Mary Borden, the daughter of the wealthy businessman, William Borden, was born in Chicago on 15th May 1886. After attending Vassar College (1904–7) went on a chaperoned world tour, where she met a Scottish missionary called George Douglas Turner. They were married in Lausanne, Switzerland, in 1908. A daughter was born in Maine in 1909 and a second in Kashmir in 1910.
While living in London had an affair with Percy Wyndham Lewis. She also joined the Women Social & Political Union. Using the pseudonym Bridget Maclagan she published two novels, The Mistress of Kingdoms (1912) and Collision (1913). One critic described the books as autobiographical with feminist undertones.

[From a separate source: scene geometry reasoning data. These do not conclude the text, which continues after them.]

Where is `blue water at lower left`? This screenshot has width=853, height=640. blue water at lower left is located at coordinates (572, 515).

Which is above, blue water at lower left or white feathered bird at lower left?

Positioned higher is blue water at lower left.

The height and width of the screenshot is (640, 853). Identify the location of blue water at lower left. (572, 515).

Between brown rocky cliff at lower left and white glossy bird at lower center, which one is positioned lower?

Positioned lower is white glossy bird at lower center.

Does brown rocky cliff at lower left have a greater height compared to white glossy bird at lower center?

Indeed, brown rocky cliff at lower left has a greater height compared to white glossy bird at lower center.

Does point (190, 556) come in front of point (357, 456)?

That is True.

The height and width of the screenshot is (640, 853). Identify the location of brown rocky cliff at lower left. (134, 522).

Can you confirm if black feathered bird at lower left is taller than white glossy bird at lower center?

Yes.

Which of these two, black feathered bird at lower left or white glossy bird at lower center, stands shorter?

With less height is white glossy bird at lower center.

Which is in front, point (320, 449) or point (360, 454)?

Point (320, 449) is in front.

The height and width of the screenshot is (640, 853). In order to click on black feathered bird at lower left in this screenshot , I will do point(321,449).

On the outbreak of the First World War in 1914, Borden she set up a hospital unit in Dunkirk. She remained in France, running at her own expense a mobile hospital on the Western Front. While at the Somme she met and fell in love with Edward Louis Spears, a French liaison officer. Borden, who was awarded the Croix de Guerre by the French government, remained with the unit until 1918.

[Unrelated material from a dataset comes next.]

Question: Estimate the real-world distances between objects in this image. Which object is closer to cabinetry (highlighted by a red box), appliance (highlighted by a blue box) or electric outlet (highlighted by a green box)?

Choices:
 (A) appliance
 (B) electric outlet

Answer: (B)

After she obtained a divorce they were married on 31st March 1918 at the British embassy in Paris. According to her biographer, Nicola Beauman: "There was much gossip that Spears was only marrying her for her money (which was in part true) and that he had broken up a happy home (also partly true)."

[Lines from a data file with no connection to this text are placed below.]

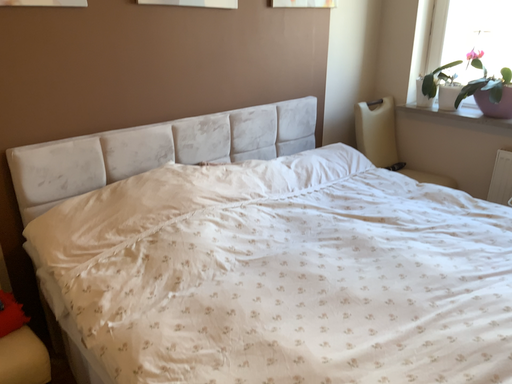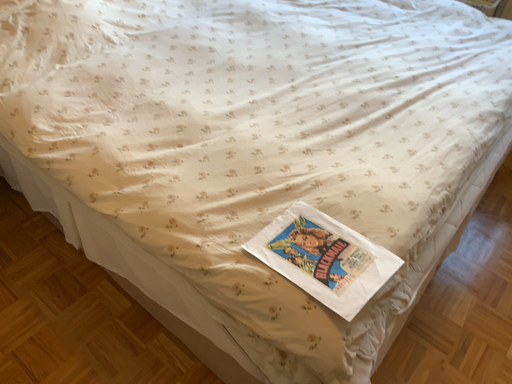 Question: How did the camera likely rotate when shooting the video?

Choices:
 (A) rotated right
 (B) rotated left

Answer: (A) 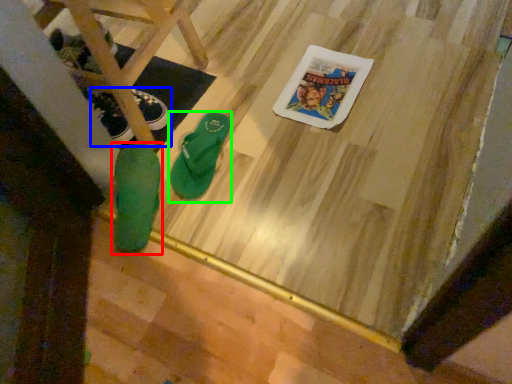 Question: Which object is positioned farthest from footwear (highlighted by a red box)? Select from footwear (highlighted by a blue box) and footwear (highlighted by a green box).

Choices:
 (A) footwear
 (B) footwear

Answer: (A)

Edward Louis Spears retired from the British Army in 1920 and with the encouragement of Winston Churchill in November, 1922, stood as the National Liberal candidate for Loughborough. Elected to the House of Commons he served until defeated in October, 1924.
In 1928 Borden published the novel Flamingo. According to one critic, the novel "is a love story which should live as long as any woman believes in love". She followed this with The Forbidden Zone, an account of her experiences during the First World War. A novel about a nurse on the Western Front, Sarah Gay, appeared in 1931.
Edward Louis Spears followed Winston Churchill into the Conservative Party and was elected for Carlisle in the 1931 General Election. The couple moved to St Michael's Grange, Warfield, Berkshire. They also had a home at 12 Strathearn Place, Bayswater. The marriage was not a success. According to Nicola Beauman "her life became increasingly blighted by her domineering husband's blatant devotion to his mistress" and he "was abusive and cruel". Max Egremont argues that his mistress was Nancy Maurice (1901–1975), daughter of Major-General Sir Frederick Barton Maurice, who worked as Spears's secretary.
Borden continued working as a novelist and wrote the controversial The Techniques of Marriage (1933), Mary of Nazareth (1933), The King of the Jews (1935), and a collection of short-stories, Passport for a Girl (1939), an account of English attitudes to the rise of Adolf Hitler in Nazi Germany.
During the Second World War ran a mobile field hospital in the Middle East and wrote about this in Journey Down a Blind Alley (1946). For the Record (1950) is about a secret agent and Martin Merriedew (1952) about a pacifist tried for treason. In the 1950s May often travelled to the United States, partly in order to visit her nephew Adlai Stevenson.
Mary Borden died of heart failure on 2nd December 1968 at her home, St Michael's Grange, Warfield, Berkshire. The following year Edward Louis Spears married his long-term mistress, Nancy Maurice. According to Max Egremont: "Mary Borden had a life of her own as a writer whereas Spears was Nancy Maurice's whole existence and she worked ruthlessly to further his career, encouraging him in the pursuit of vendettas and strong dislikes."